** Opening AVAILABLE DATA block **
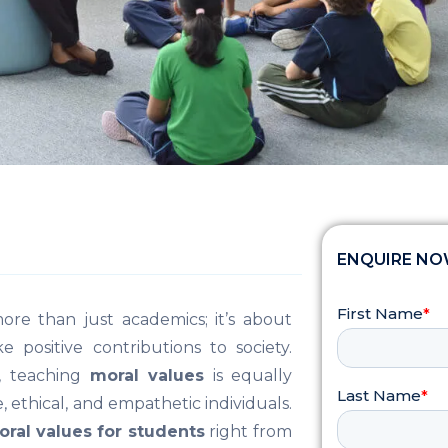
ENQUIRE N
more than just academics; it’s about
positive contributions to society.
, teaching
moral values
is equally
 ethical, and empathetic individuals.
ral values for students
right from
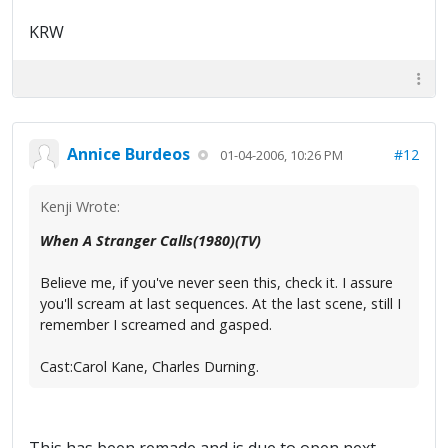
KRW
Annice Burdeos
#12
01-04-2006, 10:26 PM
Kenji Wrote:
When A Stranger Calls(1980)(TV)
Believe me, if you've never seen this, check it. I assure
you'll scream at last sequences. At the last scene, still I
remember I screamed and gasped.
Cast:Carol Kane, Charles Durning.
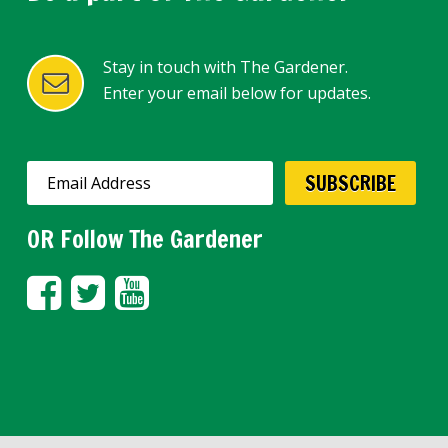
Stay in touch with The Gardener.
Enter your email below for updates.
OR Follow The Gardener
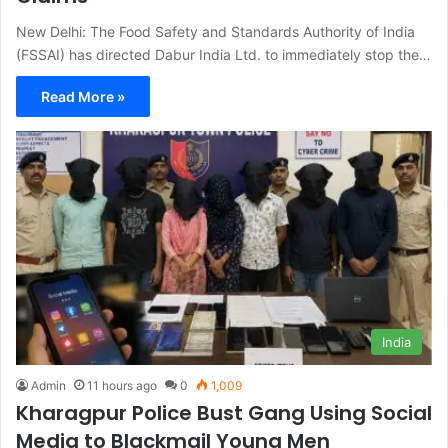
New Delhi: The Food Safety and Standards Authority of India
(FSSAI) has directed Dabur India Ltd. to immediately stop the…
Read More »
India
Admin
11 hours ago
0
1,009
Kharagpur Police Bust Gang Using Social
Media to Blackmail Young Men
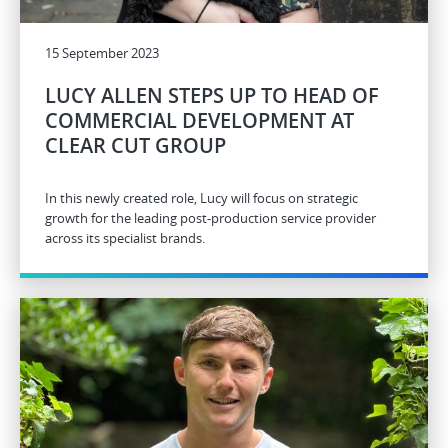
15 September 2023
LUCY ALLEN STEPS UP TO HEAD OF
COMMERCIAL DEVELOPMENT AT
CLEAR CUT GROUP
In this newly created role, Lucy will focus on strategic
growth for the leading post-production service provider
across its specialist brands.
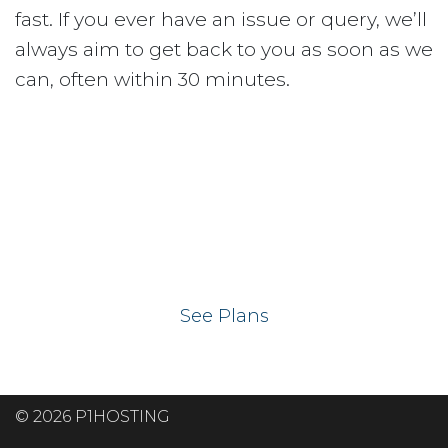
fast. If you ever have an issue or query, we’ll
always aim to get back to you as soon as we
can, often within 30 minutes.
Ready to get your
website on our UK
hosting servers?
See Plans
© 2026 P1HOSTING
** Closing AVAILABLE DATA block **
**WHAT THE TASK REQUIRES**
From the line containing "always aim to get back to you as soon as we" down to the last line of the material, each line is to be retyped exactly; no other lines belong in the answer.

**ANSWER SECTION**
always aim to get back to you as soon as we
can, often within 30 minutes.
Ready to get your
website on our UK
hosting servers?
See Plans
© 2026 P1HOSTING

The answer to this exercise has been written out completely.